Tunisian parties seek to oust parliamentary speaker Rached Ghannouchi
At least five Tunisian parties are set to launch a vote of no confidence in Rached Ghannouchi, accusing the parliamentary speaker and co-founder of the Ennahda party of pursuing partisan interests. The country's political crisis deepened further on Sunday when members of Ennahda, Tunisia's moderate Islamist party, joined calls for a new government.
The no-confidence motion poses the biggest challenge yet to Ennahda, which first took power in 2011 after the Arab Spring uprising but was forced to step down in 2013 after a series of protests.
Pressure on the government has mounted in recent weeks, after opponents called for the resignation of Prime Minister Elyes Fakhfakh over an alleged conflict of interest.
On Sunday, Ennahda, the main party in the ruling coalition, said it supported calls to change the government.

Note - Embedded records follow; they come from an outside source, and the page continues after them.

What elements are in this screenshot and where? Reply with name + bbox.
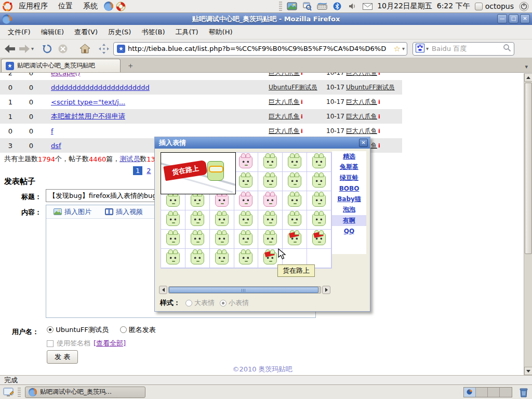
thread-title-link[interactable]: 本吧被封禁用户不得申请	[51, 112, 125, 120]
bookmark-star-icon[interactable]: ☆	[394, 44, 401, 54]
minimize-button[interactable]: —	[497, 14, 507, 23]
emoticon-cell[interactable]	[283, 153, 307, 172]
emoticon-category[interactable]: 精选	[332, 151, 366, 162]
emoticon-cell[interactable]	[210, 230, 234, 249]
emoticon-cell[interactable]	[258, 210, 283, 230]
emoticon-cell[interactable]	[307, 191, 331, 210]
last-replier-link[interactable]: 巨大八爪鱼	[346, 113, 377, 120]
menubar-item[interactable]: 帮助(H)	[204, 25, 237, 39]
panel-grip[interactable]	[279, 2, 282, 11]
taskbar-window-button[interactable]: 贴吧调试中心吧_奥茨玛…	[25, 387, 145, 398]
last-replier-link[interactable]: 巨大八爪鱼	[346, 98, 377, 105]
scroll-down-button[interactable]	[524, 367, 532, 375]
reload-button[interactable]	[42, 42, 52, 56]
style-big-option[interactable]: 大表情	[185, 298, 215, 308]
emoticon-category[interactable]: 泡泡	[332, 205, 366, 216]
tab-active[interactable]: 贴吧调试中心吧_奥茨玛贴吧	[1, 59, 121, 72]
keyboard-indicator-icon[interactable]	[317, 1, 327, 11]
workspace-switcher[interactable]	[463, 387, 512, 397]
menubar-item[interactable]: 书签(B)	[137, 25, 169, 39]
magnifier-tool-icon[interactable]	[302, 1, 312, 11]
emoticon-cell[interactable]	[258, 172, 283, 191]
screenshot-icon[interactable]	[287, 1, 297, 11]
thread-title-link[interactable]: <script type="text/j...	[51, 98, 125, 106]
last-replier-link[interactable]: 巨大八爪鱼	[346, 127, 377, 135]
category-link[interactable]: BOBO	[339, 185, 360, 192]
emoticon-cell[interactable]	[234, 153, 259, 172]
emoticon-category[interactable]: 有啊	[332, 215, 366, 226]
stop-button[interactable]	[58, 42, 68, 56]
emoticon-scrollbar[interactable]	[159, 286, 330, 294]
page-scrollbar[interactable]	[524, 73, 532, 375]
emoticon-cell[interactable]	[234, 249, 259, 268]
category-link[interactable]: QQ	[344, 228, 354, 235]
mail-notification-icon[interactable]	[362, 1, 373, 11]
emoticon-cell[interactable]	[234, 210, 259, 230]
emoticon-cell[interactable]	[161, 230, 185, 249]
url-dropdown-icon[interactable]: ▾	[402, 46, 405, 51]
category-link[interactable]: 泡泡	[343, 205, 355, 214]
emoticon-cell[interactable]	[283, 191, 307, 210]
page-link[interactable]: 2	[147, 167, 151, 175]
panel-menu-places[interactable]: 位置	[54, 1, 77, 12]
tab-list-dropdown-icon[interactable]: ▾	[525, 63, 528, 70]
emoticon-category[interactable]: BOBO	[332, 183, 366, 194]
signature-checkbox[interactable]	[47, 340, 54, 347]
scroll-thumb[interactable]	[525, 83, 532, 254]
category-link[interactable]: 兔斯基	[340, 163, 358, 171]
shutdown-icon[interactable]	[518, 1, 529, 11]
emoticon-cell[interactable]	[185, 210, 210, 230]
category-link[interactable]: 绿豆蛙	[340, 174, 358, 182]
emoticon-cell[interactable]	[307, 172, 331, 191]
emoticon-cell[interactable]	[307, 153, 331, 172]
menubar-item[interactable]: 历史(S)	[103, 25, 136, 39]
popup-close-button[interactable]: ✕	[359, 139, 368, 147]
search-placeholder[interactable]: Baidu 百度	[432, 44, 503, 54]
emoticon-cell[interactable]	[258, 191, 283, 210]
url-bar[interactable]: http://tieba.blue.cat/list.php?b=%CC%F9%…	[113, 42, 407, 56]
emoticon-cell[interactable]	[307, 210, 331, 230]
back-button[interactable]	[4, 42, 16, 56]
style-small-option[interactable]: 小表情	[220, 298, 249, 308]
emoticon-cell[interactable]	[283, 210, 307, 230]
submit-post-button[interactable]: 发 表	[47, 350, 78, 364]
thread-title-link[interactable]: f	[51, 127, 54, 135]
thread-title-link[interactable]: dsf	[51, 142, 61, 150]
search-box[interactable]: ▾ Baidu 百度	[413, 42, 514, 56]
emoticon-cell[interactable]	[234, 230, 259, 249]
distro-logo-icon[interactable]	[2, 1, 12, 11]
insert-video-button[interactable]: 插入视频	[105, 207, 143, 217]
panel-menu-system[interactable]: 系统	[79, 1, 102, 12]
emoticon-cell[interactable]	[161, 210, 185, 230]
menubar-item[interactable]: 文件(F)	[3, 25, 35, 39]
thread-author-link[interactable]: 巨大八爪鱼	[269, 113, 300, 120]
url-text[interactable]: http://tieba.blue.cat/list.php?b=%CC%F9%…	[128, 45, 392, 52]
emoticon-cell[interactable]	[283, 172, 307, 191]
thread-title-link[interactable]: ddddddddddddddddddddddd	[51, 84, 150, 91]
move-tool-icon[interactable]	[99, 42, 109, 56]
emoticon-cell[interactable]	[161, 249, 185, 268]
emoticon-cell[interactable]	[283, 230, 307, 249]
menubar-item[interactable]: 编辑(E)	[36, 25, 69, 39]
emoticon-cell[interactable]	[185, 249, 210, 268]
workspace-3[interactable]	[488, 388, 500, 397]
emoticon-cell[interactable]	[234, 191, 259, 210]
workspace-4[interactable]	[500, 388, 512, 397]
engine-dropdown-icon[interactable]: ▾	[426, 46, 429, 51]
scroll-left-button[interactable]	[159, 286, 167, 294]
emoticon-cell[interactable]	[185, 230, 210, 249]
show-desktop-button[interactable]	[2, 387, 15, 398]
volume-icon[interactable]	[347, 1, 357, 11]
close-button[interactable]: ✕	[520, 14, 530, 23]
emoticon-category[interactable]: QQ	[332, 226, 366, 237]
forward-button[interactable]	[19, 42, 30, 56]
panel-menu-applications[interactable]: 应用程序	[15, 1, 52, 12]
popup-titlebar[interactable]: 插入表情 ✕	[155, 137, 370, 149]
thread-author-link[interactable]: 巨大八爪鱼	[269, 127, 300, 135]
scroll-trough[interactable]	[168, 286, 321, 294]
trash-icon[interactable]	[517, 386, 530, 398]
user-radio-option[interactable]: UbuntuFF测试员	[47, 325, 109, 335]
history-dropdown-icon[interactable]: ▾	[31, 42, 34, 56]
emoticon-cell[interactable]	[210, 249, 234, 268]
baidu-engine-icon[interactable]	[416, 44, 424, 54]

Ennahda said it wanted "to hold talks to form a strong new government because this government lost credibility after suspicion of conflict of interest involving the prime minister," Imed Khemiri, a senior Ennahda official, said.
Last month, an independent member of parliament published documents indicating that companies Fakhfakh owned shares in had won deals worth 44 million dinars ($15m) from the state. The prime minister has rejected accusations of corruption.
Mohamed Ammar, from the Attayar party, said that a group of parliamentary blocs agreed to start the process of withdrawing confidence from the speaker, citing numerous violations, poor management and unilateral decisions that served partisan interests.
These blocs included the Tahya Tounes, Attayar, Chaab and Reform parties, which are in the coalition with Ennahda.
The Free Constitutional party, led by Abir Moussi, a supporter of former President Zine El Abidine Ben Ali, overthrown in the 2011 revolution, has been campaigning to oust Ghannouchi for weeks.
Moussi's party has accused Ghannouchi of serving the Muslim Brotherhood’s agenda and foreign allies, including Turkey and Qatar.
Ghannouchi has rejected these accusations, arguing that Tunisians want a government focused on economic and social policy, not political in-fighting.
Procedures for withdrawing confidence require the signature of 73 members of the house for it to be put to a public vote. To succeed, 109 lawmakers will need to vote for no-confidence.
The five parties have about 90 members.